Sometimes it’s possible to turn an expense into an investment – that is, leverage the money you’re already spending on a current problem to return a future benefit.
The COIT Group learned this as they transitioned from inbound-only to a mixture of inbound and outbound tactics. (Our own extensive research clearly shows that high-growth companies rely on an blend of inbound-outbound techniques.)
Coit Group CEO Joe Belluomini oversaw the onboarding of good data into COIT’s sales and marketing systems. Using a “single source of truth” – good data – the company developed and executed an ABM strategy on 8,000 contacts at 1,500 target accounts.

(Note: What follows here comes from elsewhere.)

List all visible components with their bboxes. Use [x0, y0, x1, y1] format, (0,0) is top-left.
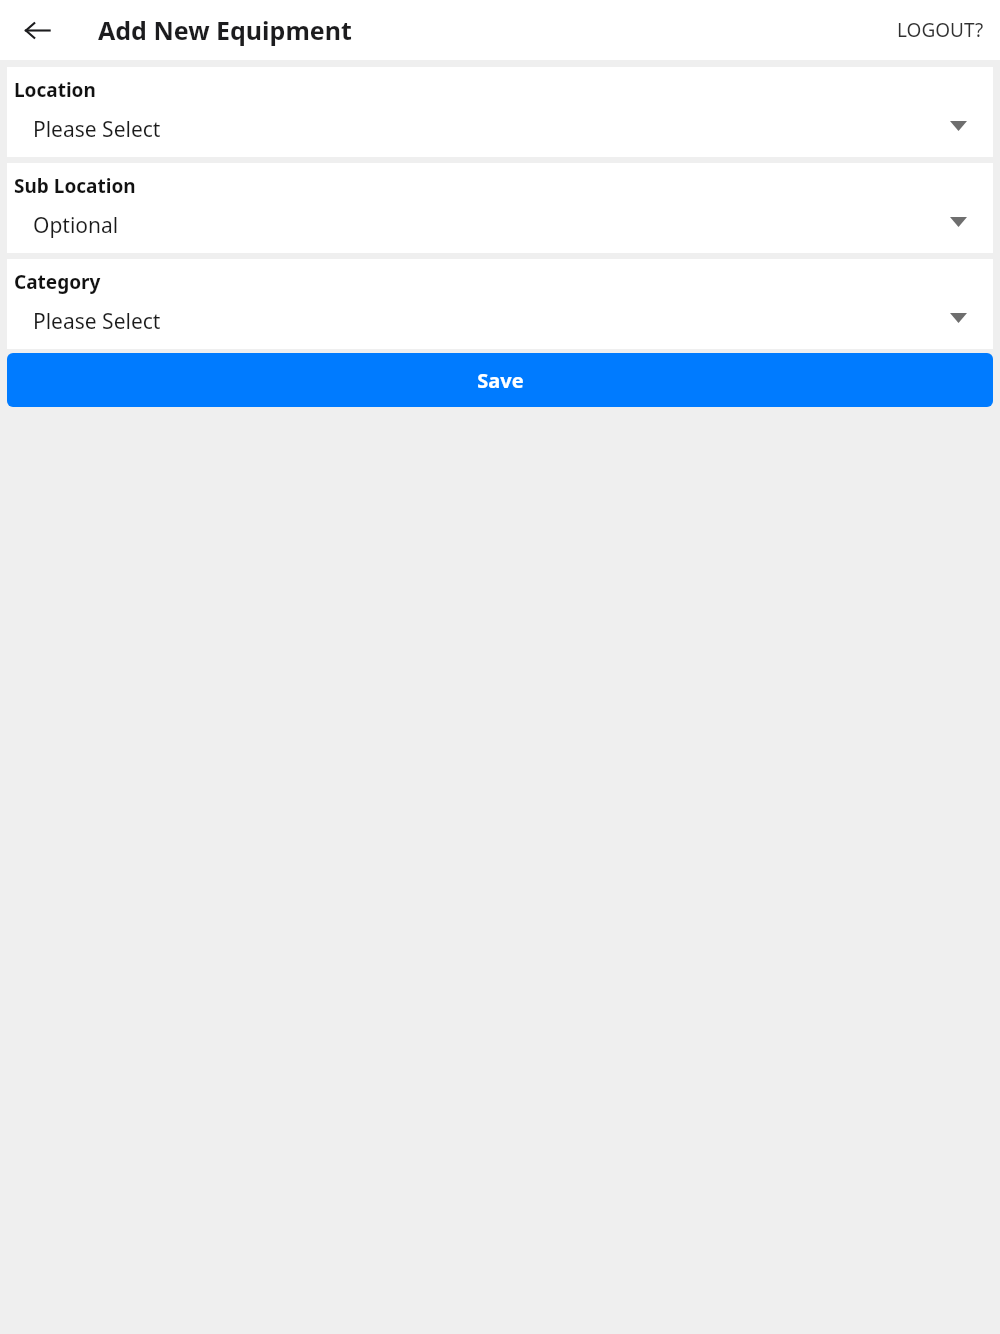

It included a single Survey-Based Lead Generation play that generated $2.5 million in pipeline in less than three weeks, plus new response data from 75 target accounts that are now building pipeline in a nurture program.
In the case of the COIT group, and so many others, an initial investment in great quality data is an investment in serious ROI.
The Iron Triangle, or “triple constraint” of any endeavor, states: A project has the qualities of low cost, speed, and high quality. Pick two.
Or to put it another way: There’s no such thing as a free lunch, buddy.
But you have to eat, so spend your lunch money wisely.